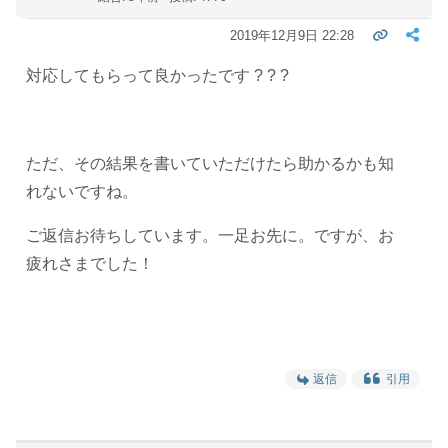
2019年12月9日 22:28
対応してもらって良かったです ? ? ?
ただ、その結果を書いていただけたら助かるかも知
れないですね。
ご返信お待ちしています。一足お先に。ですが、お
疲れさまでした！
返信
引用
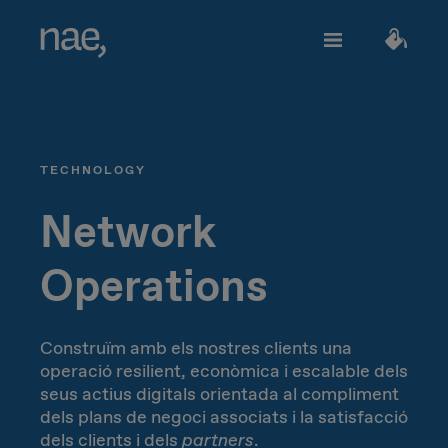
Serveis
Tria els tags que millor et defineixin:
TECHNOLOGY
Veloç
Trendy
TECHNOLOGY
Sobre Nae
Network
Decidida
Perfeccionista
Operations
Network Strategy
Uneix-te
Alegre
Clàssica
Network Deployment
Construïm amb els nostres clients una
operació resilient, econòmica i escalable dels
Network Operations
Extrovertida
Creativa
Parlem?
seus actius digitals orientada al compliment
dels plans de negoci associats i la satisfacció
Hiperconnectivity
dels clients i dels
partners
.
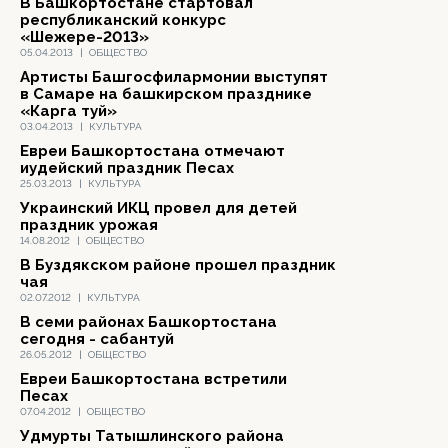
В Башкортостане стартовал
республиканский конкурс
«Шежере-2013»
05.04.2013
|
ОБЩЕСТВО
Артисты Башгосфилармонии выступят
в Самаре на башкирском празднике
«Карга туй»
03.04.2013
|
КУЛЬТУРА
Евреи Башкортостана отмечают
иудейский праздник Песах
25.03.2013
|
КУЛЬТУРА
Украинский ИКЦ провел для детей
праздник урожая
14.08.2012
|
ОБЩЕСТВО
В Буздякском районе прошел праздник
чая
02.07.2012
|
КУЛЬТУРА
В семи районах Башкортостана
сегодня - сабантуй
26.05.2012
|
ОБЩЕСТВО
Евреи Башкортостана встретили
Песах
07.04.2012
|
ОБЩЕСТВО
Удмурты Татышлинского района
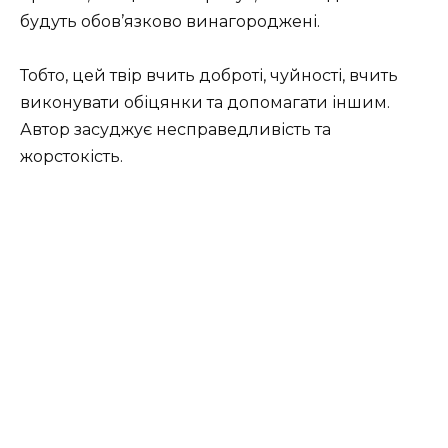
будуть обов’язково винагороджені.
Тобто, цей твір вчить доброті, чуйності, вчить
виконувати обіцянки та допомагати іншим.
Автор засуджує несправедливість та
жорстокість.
|---|
ASSIGNMENT - Copy out the whole listing word for word, except for any picture it includes.

RESULT FOR THIS EXERCISE -
2019年12月9日 22:28
対応してもらって良かったです ? ? ?
ただ、その結果を書いていただけたら助かるかも知
れないですね。
ご返信お待ちしています。一足お先に。ですが、お
疲れさまでした！
返信
引用
Serveis
Tria els tags que millor et defineixin:
TECHNOLOGY
Veloç
Trendy
TECHNOLOGY
Sobre Nae
Network
Decidida
Perfeccionista
Operations
Network Strategy
Uneix-te
Alegre
Clàssica
Network Deployment
Construïm amb els nostres clients una
operació resilient, econòmica i escalable dels
Network Operations
Extrovertida
Creativa
Parlem?
seus actius digitals orientada al compliment
dels plans de negoci associats i la satisfacció
Hiperconnectivity
dels clients i dels
partners
.
В Башкортостане стартовал
республиканский конкурс
«Шежере-2013»
05.04.2013
|
ОБЩЕСТВО
Артисты Башгосфилармонии выступят
в Самаре на башкирском празднике
«Карга туй»
03.04.2013
|
КУЛЬТУРА
Евреи Башкортостана отмечают
иудейский праздник Песах
25.03.2013
|
КУЛЬТУРА
Украинский ИКЦ провел для детей
праздник урожая
14.08.2012
|
ОБЩЕСТВО
В Буздякском районе прошел праздник
чая
02.07.2012
|
КУЛЬТУРА
В семи районах Башкортостана
сегодня - сабантуй
26.05.2012
|
ОБЩЕСТВО
Евреи Башкортостана встретили
Песах
07.04.2012
|
ОБЩЕСТВО
Удмурты Татышлинского района
будуть обов’язково винагороджені.
Тобто, цей твір вчить доброті, чуйності, вчить
виконувати обіцянки та допомагати іншим.
Автор засуджує несправедливість та
жорстокість.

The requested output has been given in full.